Why Jupyter is the computing notebook of choice for data scientists
Perched atop the Cerro Pachón ridge in the Chilean Andes is a building site that will eventually become the Large Synoptic Survey Telescope (LSST). When it comes online in 2022, the telescope will generate terabytes of data each night as it surveys the southern skies automatically. And to crunch those data, astronomers will use a familiar and increasingly popular tool: the Jupyter notebook.
Jupyter is a free, open-source, interactive web tool known as a computational notebook, which researchers can use to combine software code, computational output, explanatory text and multimedia resources in a single document. Computational notebooks have been around for decades, but Jupyter in particular has exploded in popularity over the past couple of years.

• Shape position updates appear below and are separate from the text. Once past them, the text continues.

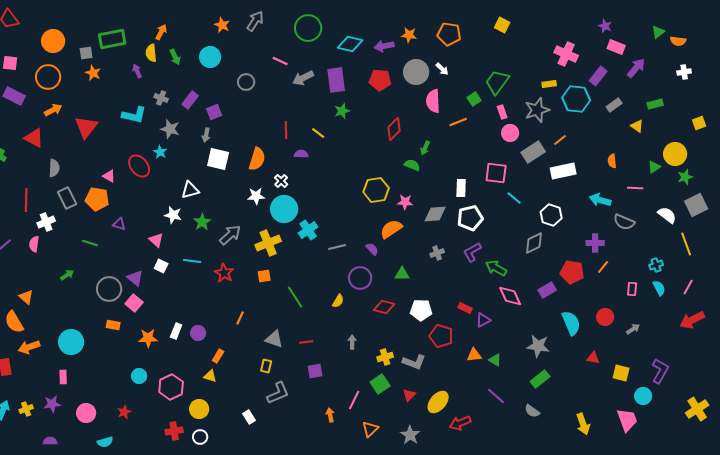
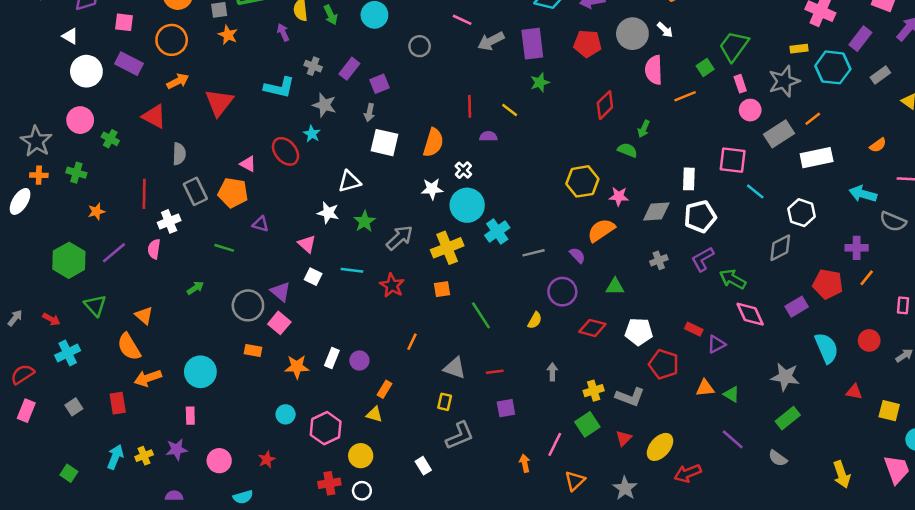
orange semicircle: (612, 161) -> (878, 145), turned -120

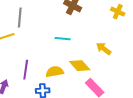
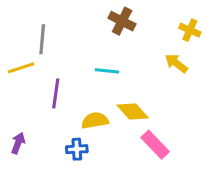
yellow arrow: (104, 49) -> (176, 63), moved
purple line: (26, 70) -> (56, 93), moved

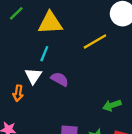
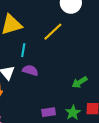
cyan line: (44, 54) -> (23, 50), moved

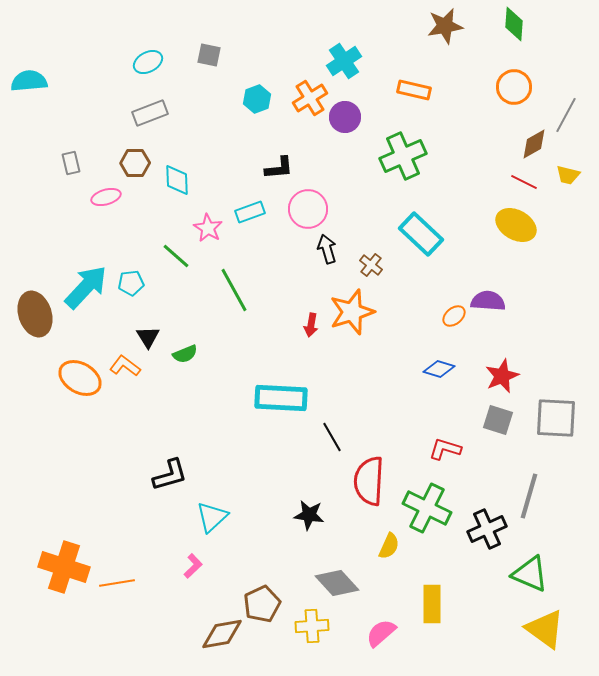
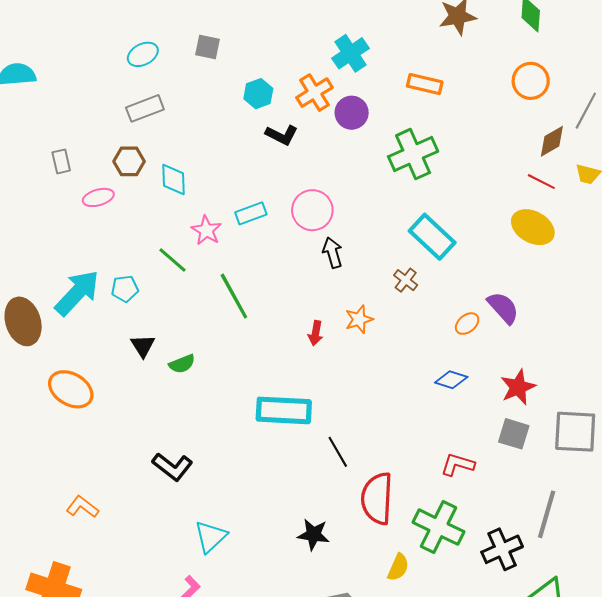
black L-shape: (279, 168) -> (282, 135), moved, turned 32
brown cross: (371, 265) -> (406, 280), moved
purple semicircle: (488, 301) -> (503, 308), turned 44
orange star: (352, 312) -> (359, 319), size x0.6
orange L-shape: (125, 366) -> (82, 507), moved
black L-shape: (170, 475) -> (172, 467), moved, turned 54

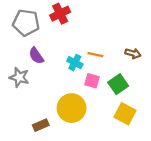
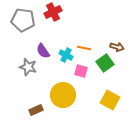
purple semicircle: (36, 56) -> (43, 51), moved
gray star: (19, 77) -> (28, 67), moved
green square: (118, 84) -> (105, 63), moved

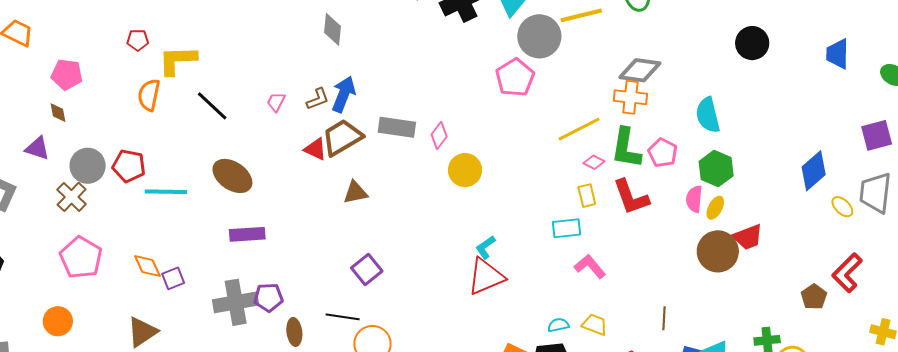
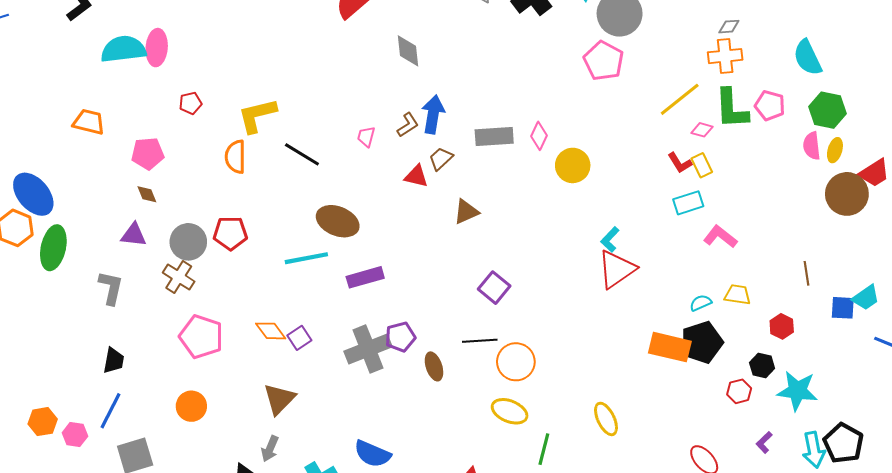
red pentagon: (138, 40) -> (190, 103), moved
gray diamond: (640, 70) -> (729, 27), size x0.5
brown trapezoid: (342, 137) -> (441, 159), size x0.6
cyan line: (166, 192) -> (306, 258), moved
red L-shape: (631, 197) -> (680, 163), moved, size x0.6

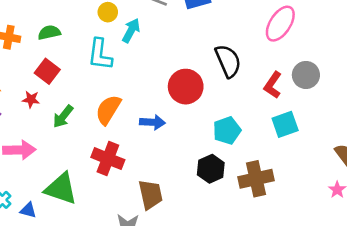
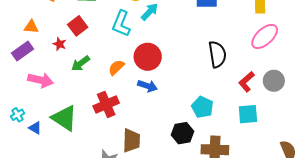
red circle: (186, 87) -> (148, 57), moved
orange semicircle: (108, 110) -> (116, 67), size x0.7
cyan pentagon: (227, 130) -> (202, 107), turned 30
red cross: (108, 159) -> (106, 104), turned 30

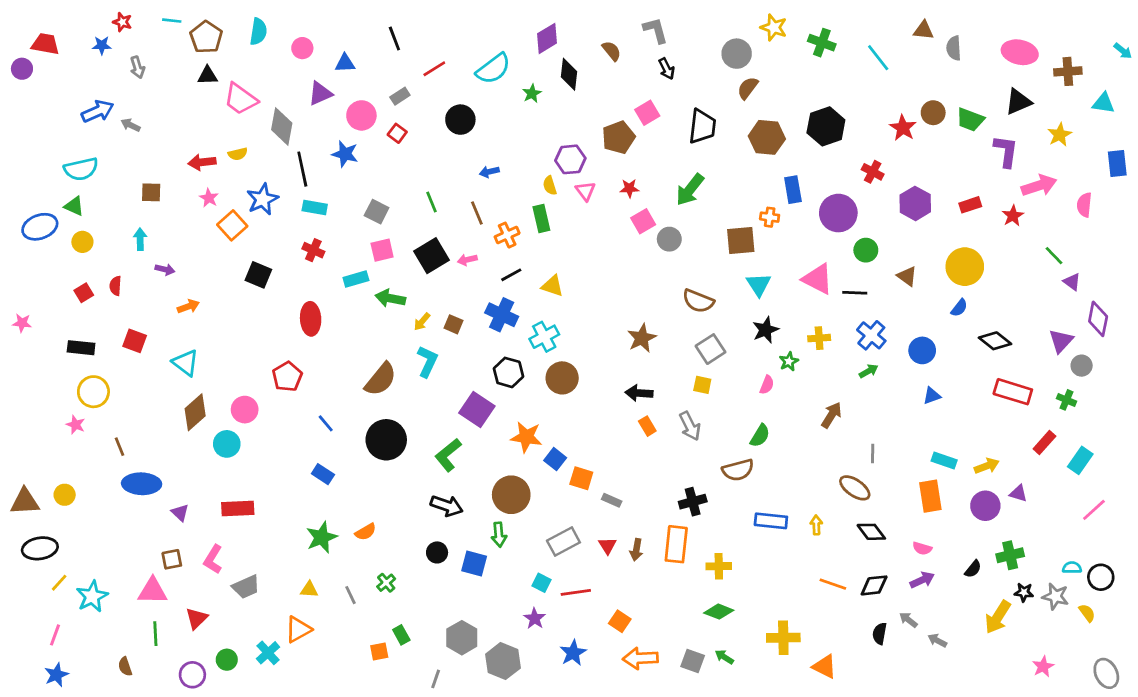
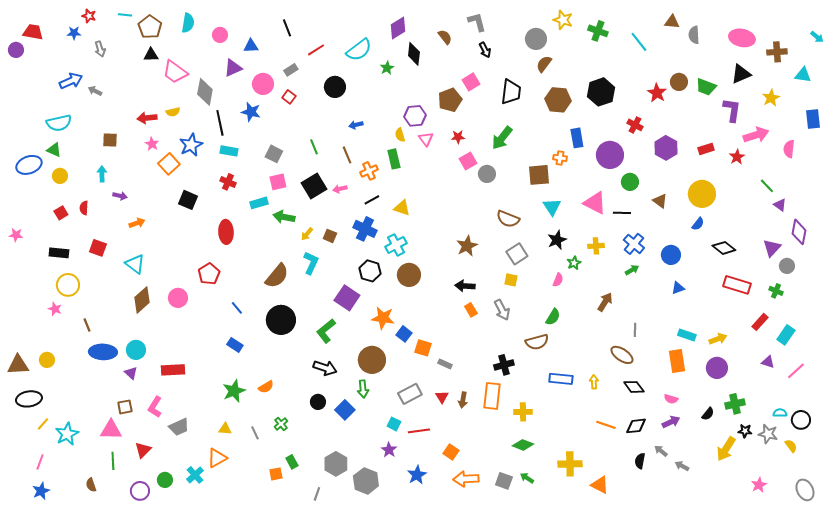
cyan circle: (227, 444) -> (136, 350), moved
purple triangle: (1018, 493) -> (768, 362), moved
blue square: (474, 563) -> (345, 410), turned 30

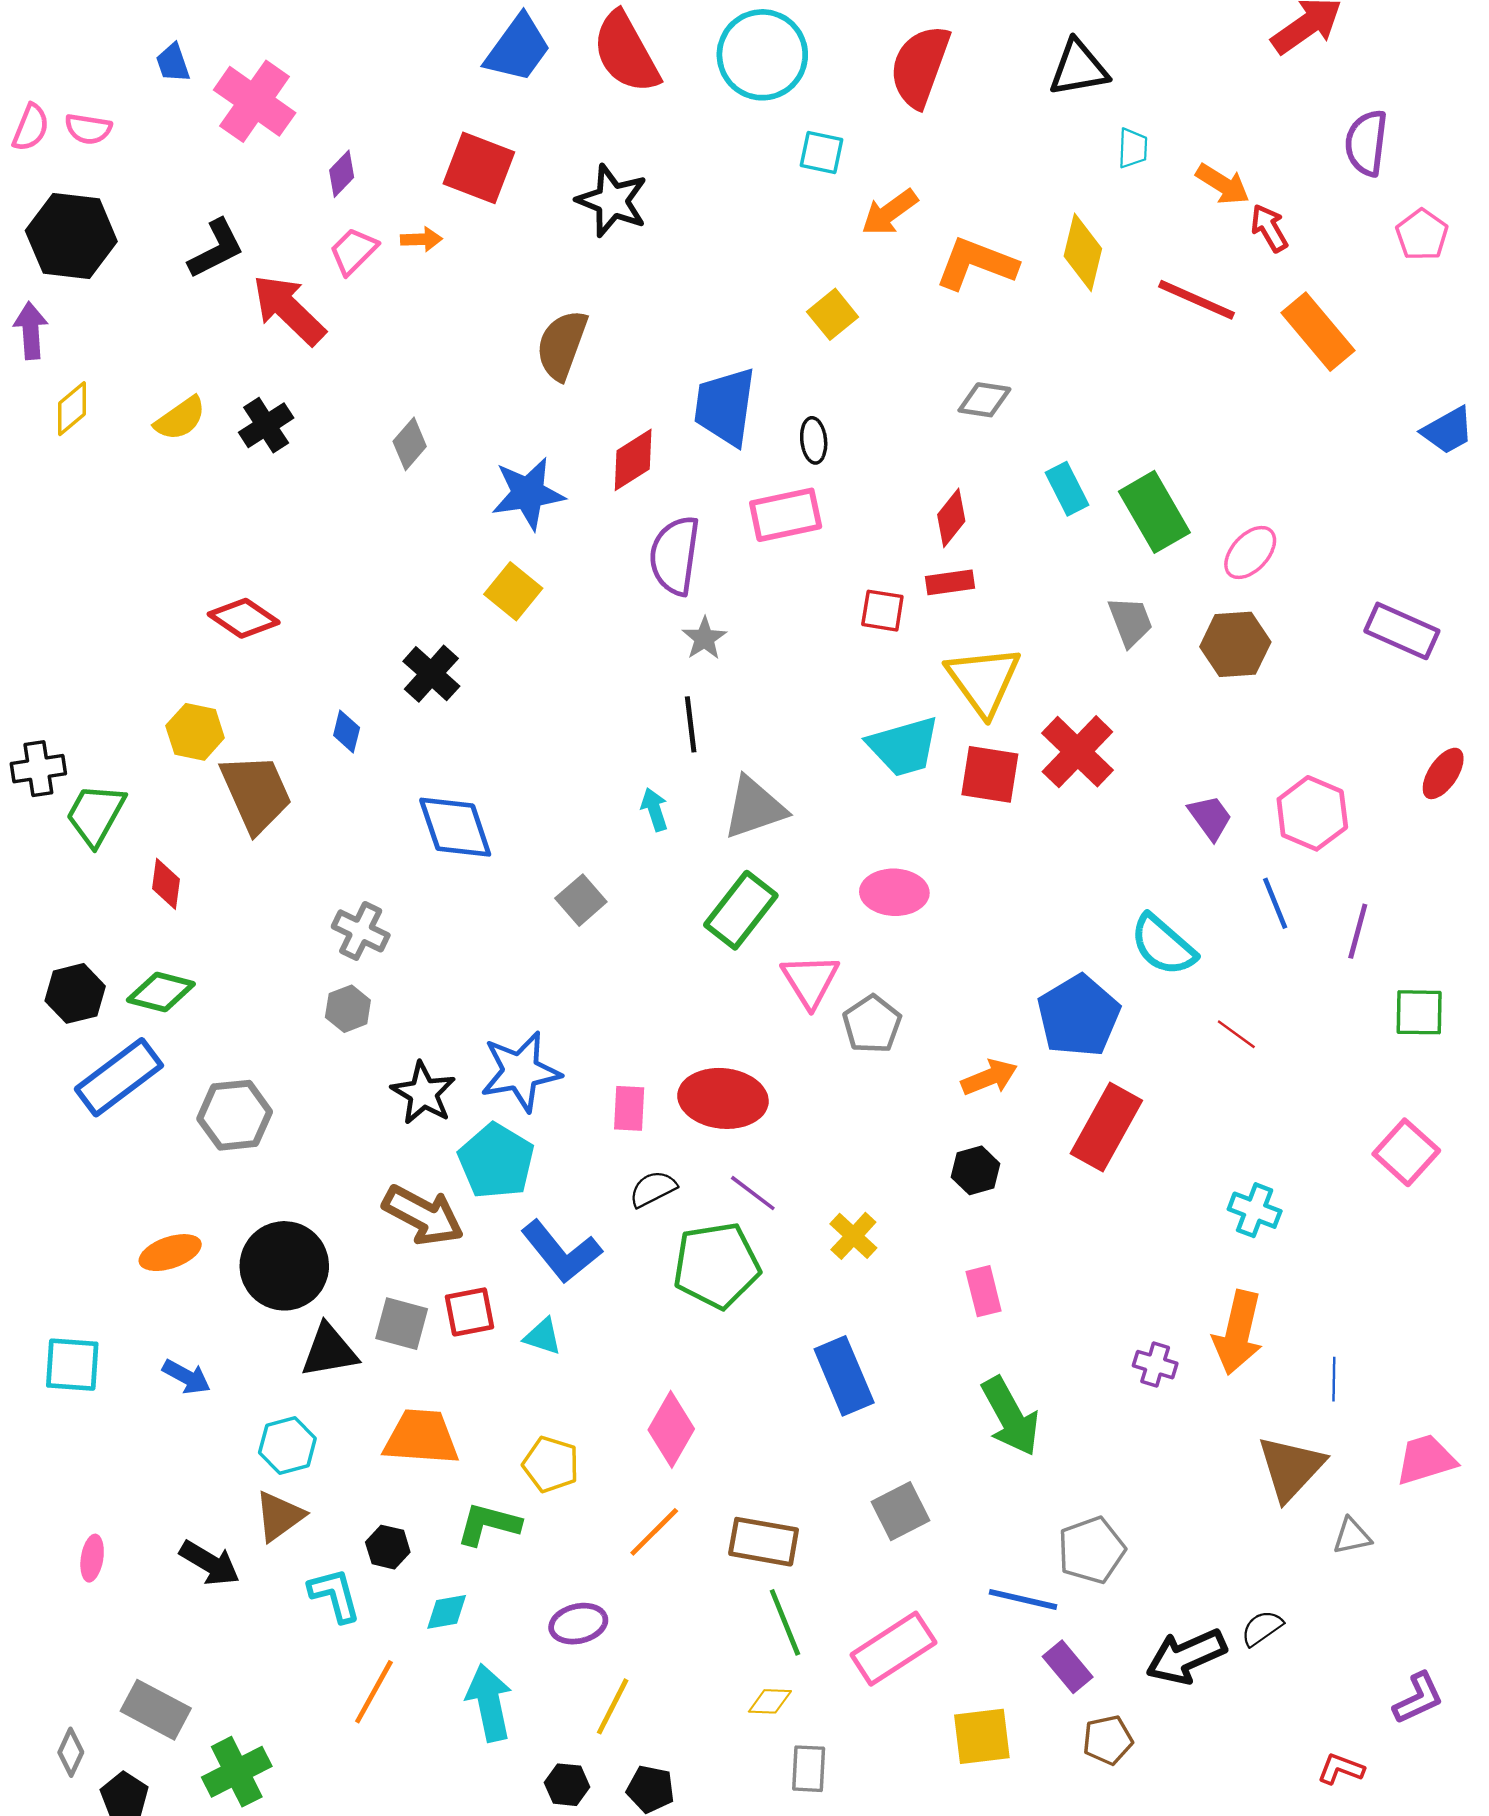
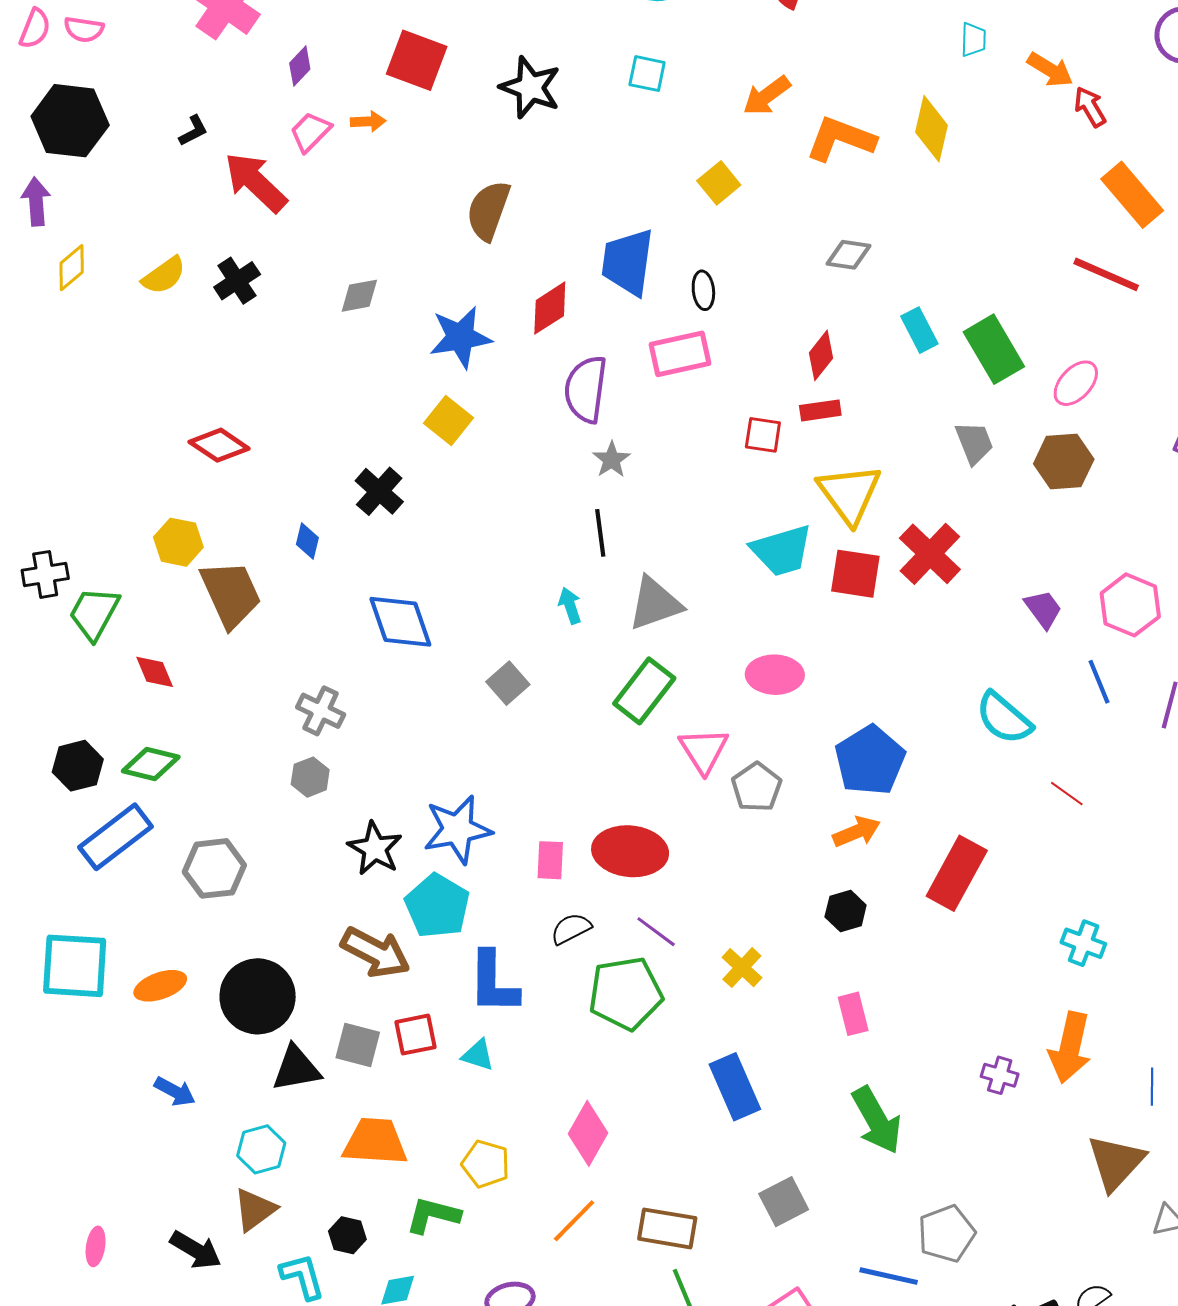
cyan square: (822, 152) -> (647, 74), moved
black L-shape: (216, 249) -> (193, 131), size x0.6
red line: (1196, 300) -> (1106, 274), moved
gray diamond: (410, 444) -> (359, 296), turned 39
red diamond: (166, 884) -> (155, 672), turned -30
blue pentagon: (1079, 1016) -> (870, 760), moved
blue L-shape: (561, 1252) -> (493, 983), turned 40
cyan square: (72, 1365) -> (75, 966), moved, size x1.4

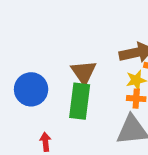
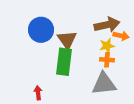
blue circle: (31, 89) -> (41, 30), moved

This rapid uptake has been aided by an enthusiastic community of user–developers and a redesigned architecture that allows the notebook to speak dozens of programming languages — a fact reflected in its name, which was inspired, according to co-founder Fernando Pérez, by the programming languages Julia (Ju), Python (Py) and R.
One analysis of the code-sharing site GitHub counted more than 2.5 million public Jupyter notebooks in September 2018, up from 200,000 or so in 2015. In part, says Pérez, that growth is due to improvements in the web software that drives applications such as Gmail and Google Docs; the maturation of scientific Python and data science; and, especially, the ease with which notebooks facilitate access to remote data that might otherwise be impractical to download — such as from the LSST. “In many cases, it’s much easier to move the computer to the data than the data to the computer,” says Pérez of Jupyter’s cloud-based capabilities. “What this architecture helps to do is to say, you tell me where your data is, and I’ll give you a computer right there.”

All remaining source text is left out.